Subject: PATCH: init(8) - multiuser under chroot
To: None <tech-userlevel@netbsd.org>
From: Jachym Holecek <freza@liberouter.org>
List: tech-userlevel
Date: 05/15/2005 23:32:51
Hi,
> From: Lubomir Sedlacik <salo@Xtrmntr.org>
> To: tech-kern@NetBSD.org
> Date: Sat, 16 Apr 2005 20:16:39 +0200
> Message-ID: <20050416181639.GW21600@Xtrmntr.org>
>
> hi,
>
> background: i'd like to have the whole hard drive on my laptop
> reside on cgd(4), including / file system. the idea is quite simple:
> build a kernel with md(4) file system including cgdconfig(8) and cgd
> layout configuration, boot from e.g., usb disk-on-key, configure cgd(4)
> devices, continue booting from the real / file system
The patch below implements this by having init(8) create and watch the
"init.root" sysctl node (more details follow in the init.8 part of diff):
* In multi-user boot, /etc/rc is run and waited for as usual.

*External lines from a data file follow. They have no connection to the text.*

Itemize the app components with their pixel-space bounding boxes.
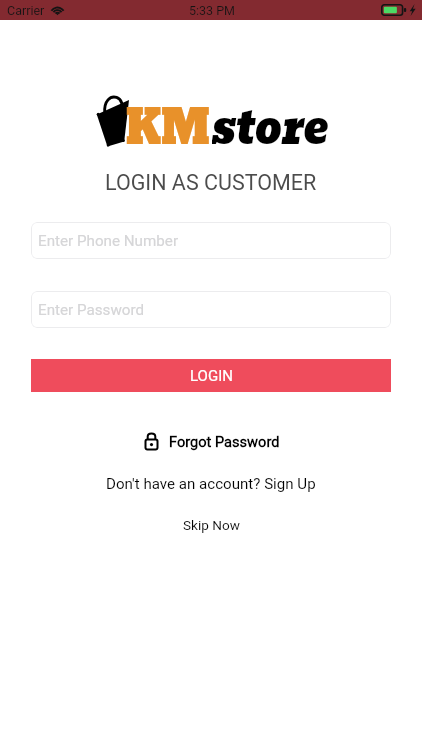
other: Forgot password — [143, 431, 160, 451]
staticText: LOGIN — [190, 367, 233, 385]
staticText: LOGIN AS CUSTOMER — [105, 170, 317, 195]
staticText: Don't have an account? Sign Up — [106, 475, 316, 493]
button[interactable]: Forgot password — [0, 429, 422, 453]
button[interactable]: Enter Password — [31, 291, 391, 328]
button[interactable]: Skip Now — [0, 514, 422, 536]
staticText: 5:33 PM — [189, 3, 236, 18]
staticText: KM — [126, 95, 210, 150]
staticText: store — [212, 89, 329, 144]
staticText: Enter Phone Number — [38, 232, 179, 250]
staticText: Carrier — [7, 3, 45, 18]
button[interactable]: Enter Phone Number — [31, 222, 391, 259]
staticText: Forgot Password — [169, 433, 280, 450]
button[interactable]: Don't have an account? Sign Up — [0, 472, 422, 496]
other: KM Store logo — [96, 93, 130, 148]
staticText: Skip Now — [183, 517, 240, 533]
staticText: Enter Password — [38, 301, 145, 319]
button[interactable]: LOGIN — [31, 359, 391, 392]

If value of the "init.root" sysctl node is not equal to "/" after
that, /etc/rc will be run inside a chroot(2) indicated by sysctl.

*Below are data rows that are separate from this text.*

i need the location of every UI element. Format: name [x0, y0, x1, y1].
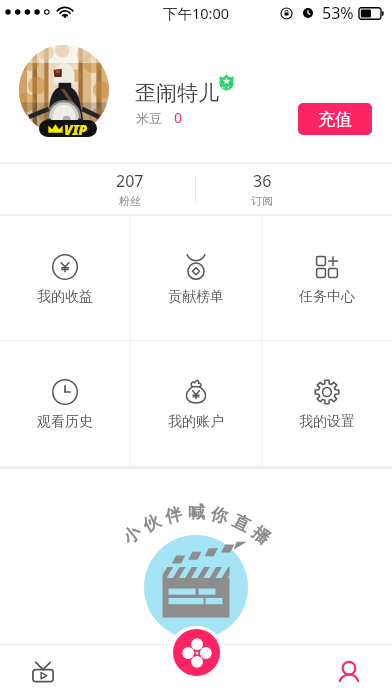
button[interactable]: 207 — [64, 164, 195, 214]
staticText: 直 — [229, 510, 254, 537]
button[interactable]: 我的设置 — [262, 341, 392, 466]
staticText: 歪闹特儿 — [135, 80, 219, 106]
staticText: 你 — [209, 503, 230, 528]
staticText: 米豆 — [136, 110, 162, 126]
button[interactable]: 36 — [196, 164, 328, 214]
staticText: 充值 — [318, 109, 352, 130]
staticText: 我的收益 — [37, 288, 93, 306]
staticText: 36 — [253, 170, 272, 192]
staticText: 播 — [248, 522, 274, 549]
button[interactable]: 贡献榜单 — [131, 216, 261, 340]
staticText: 观看历史 — [37, 413, 93, 431]
button[interactable]: 任务中心 — [262, 216, 392, 340]
staticText: 207 — [116, 170, 144, 192]
staticText: 小 — [118, 522, 145, 549]
staticText: 伙 — [139, 510, 164, 536]
staticText: 下午10:00 — [163, 3, 230, 23]
staticText: 0 — [174, 108, 183, 127]
staticText: VIP — [64, 120, 88, 137]
button[interactable]: 我的账户 — [131, 341, 261, 466]
staticText: 伴 — [163, 503, 184, 528]
button[interactable]: 直播 — [8, 644, 78, 696]
button[interactable]: 我的收益 — [0, 216, 130, 340]
staticText: 53% — [322, 2, 354, 24]
staticText: 粉丝 — [119, 194, 141, 208]
staticText: 喊 — [188, 502, 205, 523]
button[interactable]: 观看历史 — [0, 341, 130, 466]
staticText: 我的账户 — [168, 413, 224, 431]
staticText: 我的设置 — [299, 413, 355, 431]
staticText: 任务中心 — [299, 288, 355, 306]
button[interactable]: 充值 — [298, 103, 372, 135]
button[interactable]: 我的 — [314, 644, 384, 696]
staticText: 订阅 — [251, 194, 273, 208]
staticText: 贡献榜单 — [168, 288, 224, 306]
button[interactable]: 开播 — [173, 629, 220, 676]
button[interactable]: VIP — [19, 45, 109, 135]
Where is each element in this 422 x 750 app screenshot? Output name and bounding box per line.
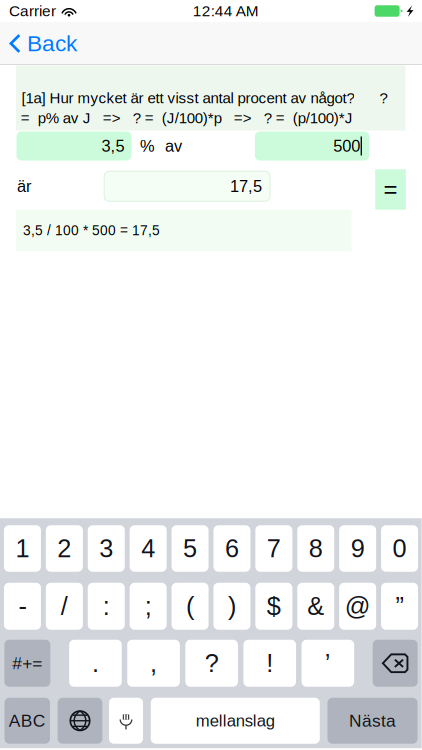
button[interactable]: ; — [130, 583, 167, 630]
staticText: 2 — [57, 534, 71, 563]
button[interactable]: $ — [255, 583, 292, 630]
button[interactable]: Dictation — [109, 698, 143, 744]
staticText: = p% av J =‌> ? = (J/100)*p =‌> ? = (p/1… — [21, 110, 353, 126]
button[interactable]: Delete — [373, 640, 418, 687]
staticText: ( — [186, 592, 194, 620]
staticText: 0 — [392, 534, 406, 563]
button[interactable]: mellanslag — [151, 698, 320, 744]
button[interactable]: 6 — [213, 525, 250, 572]
staticText: % av — [140, 137, 182, 155]
staticText: är — [17, 177, 31, 195]
staticText: & — [307, 592, 324, 620]
button[interactable]: - — [4, 583, 41, 630]
button[interactable]: & — [297, 583, 334, 630]
staticText: ! — [266, 649, 273, 677]
staticText: - — [18, 592, 26, 620]
button[interactable]: ! — [243, 640, 296, 687]
staticText: , — [150, 649, 157, 677]
staticText: 7 — [267, 534, 281, 563]
staticText: = — [384, 176, 398, 203]
button[interactable]: ( — [172, 583, 208, 630]
button[interactable]: 7 — [255, 525, 292, 572]
staticText: 3,5 / 100 * 500 = 17,5 — [23, 223, 160, 238]
staticText: . — [92, 649, 99, 677]
staticText: ABC — [9, 711, 46, 730]
staticText: ? — [205, 649, 219, 677]
staticText: #+= — [12, 654, 42, 673]
button[interactable]: ABC — [4, 698, 50, 744]
staticText: ? — [379, 90, 387, 106]
staticText: 1 — [15, 534, 29, 563]
button[interactable]: #+= — [4, 640, 50, 687]
staticText: ; — [145, 592, 152, 620]
staticText: ) — [228, 592, 236, 620]
staticText: ” — [396, 592, 404, 620]
staticText: 3 — [99, 534, 113, 563]
button[interactable]: . — [69, 640, 122, 687]
button[interactable]: : — [88, 583, 125, 630]
staticText: Back — [27, 31, 77, 56]
button[interactable]: 1 — [4, 525, 41, 572]
staticText: mellanslag — [196, 711, 275, 730]
staticText: / — [61, 592, 68, 620]
button[interactable]: ) — [213, 583, 250, 630]
button[interactable]: / — [46, 583, 83, 630]
button[interactable]: = — [375, 169, 406, 210]
button[interactable]: @ — [339, 583, 376, 630]
staticText: ’ — [325, 649, 331, 677]
button[interactable]: 4 — [130, 525, 167, 572]
staticText: [1a] Hur mycket är ett visst antal proce… — [21, 90, 354, 106]
staticText: 500 — [333, 137, 360, 155]
staticText: 4 — [141, 534, 155, 563]
button[interactable]: Back — [0, 22, 89, 65]
button[interactable]: 5 — [172, 525, 208, 572]
staticText: 8 — [309, 534, 323, 563]
button[interactable]: 8 — [297, 525, 334, 572]
button[interactable]: 9 — [339, 525, 376, 572]
staticText: 5 — [183, 534, 197, 563]
button[interactable]: 3 — [88, 525, 125, 572]
staticText: @ — [345, 592, 371, 620]
staticText: Carrier — [9, 2, 56, 20]
staticText: Nästa — [349, 711, 396, 730]
button[interactable]: ” — [381, 583, 418, 630]
button[interactable]: , — [127, 640, 180, 687]
staticText: $ — [267, 592, 281, 620]
staticText: 3,5 — [102, 137, 124, 155]
staticText: 9 — [351, 534, 365, 563]
staticText: : — [103, 592, 110, 620]
button[interactable]: 2 — [46, 525, 83, 572]
button[interactable]: Nästa — [328, 698, 418, 744]
button[interactable]: ’ — [302, 640, 354, 687]
button[interactable]: ? — [185, 640, 238, 687]
staticText: 17,5 — [230, 177, 262, 195]
staticText: 12:44 AM — [193, 2, 259, 20]
button[interactable]: 0 — [381, 525, 418, 572]
button[interactable]: Next keyboard — [58, 698, 102, 744]
staticText: 6 — [225, 534, 239, 563]
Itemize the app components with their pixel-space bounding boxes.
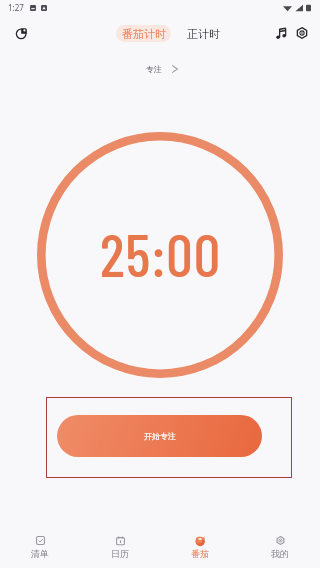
button[interactable]: Statistics	[11, 22, 33, 44]
button[interactable]: 清单	[0, 512, 80, 559]
staticText: 番茄计时	[122, 27, 166, 41]
staticText: 1:27	[8, 2, 24, 13]
staticText: 清单	[31, 548, 49, 559]
button[interactable]: Music	[271, 23, 291, 43]
button[interactable]: 正计时	[185, 25, 222, 42]
staticText: 我的	[271, 548, 289, 559]
staticText: 25:00	[100, 218, 222, 289]
button[interactable]: 番茄	[160, 512, 240, 559]
button[interactable]: 番茄计时	[116, 25, 171, 42]
button[interactable]: Settings	[292, 23, 312, 43]
staticText: 正计时	[187, 27, 220, 41]
staticText: 日历	[111, 548, 129, 559]
button[interactable]: 日历	[80, 512, 160, 559]
staticText: 开始专注	[144, 431, 176, 441]
button[interactable]: 专注	[140, 61, 184, 77]
staticText: 番茄	[191, 548, 209, 559]
staticText: 专注	[146, 64, 162, 74]
button[interactable]: 我的	[240, 512, 320, 559]
button[interactable]: 开始专注	[57, 415, 262, 457]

[That is: we'll run ${init.root}/etc/rc under chroot.]
* Set up ttys as specified in ttys(5). If we did a successful chroot
during multi-user boot, each getty(8) process will be run in the same
chroot(2) path as /etc/rc did (that is, the value of ``init.root''
sysctl is not re-read).
Notes:
* The init(8) process never chroots itself. Single-user mode will
always take place in the "real/original root". This also means
you can drop to multiple chrooted multi-user sessions over time.
* Due to limited interface of gettyent() and friends, we use /etc/ttys
and _not_ ${chroot}/etc/ttys.
* The feature is a compile time option (!LETS_GET_SMALL && CHROOT).
Known problems:
* Syslog refuses to work in a console-only world. This seems unrelated
to my changes. I wasn't able to reproduce the problem by just turning
syslogd off on my 2.0 workstation, so it's likely to be somewhat
init(8)-specific. As a test, just try sticking a warning() in
init.c:main(). Overriding syslog(3) and writing to /dev/console works
as expected.
* After a "chrooted multi-user" --> "single-user" transition, /chroot
(or whatever) cannot be unmounted. "umount -f /chroot" will succeed
though. IIRC this was with ffs /chroot. There were no chrooted
processes nor did fstat show anyone using /chroot/*. Ideas?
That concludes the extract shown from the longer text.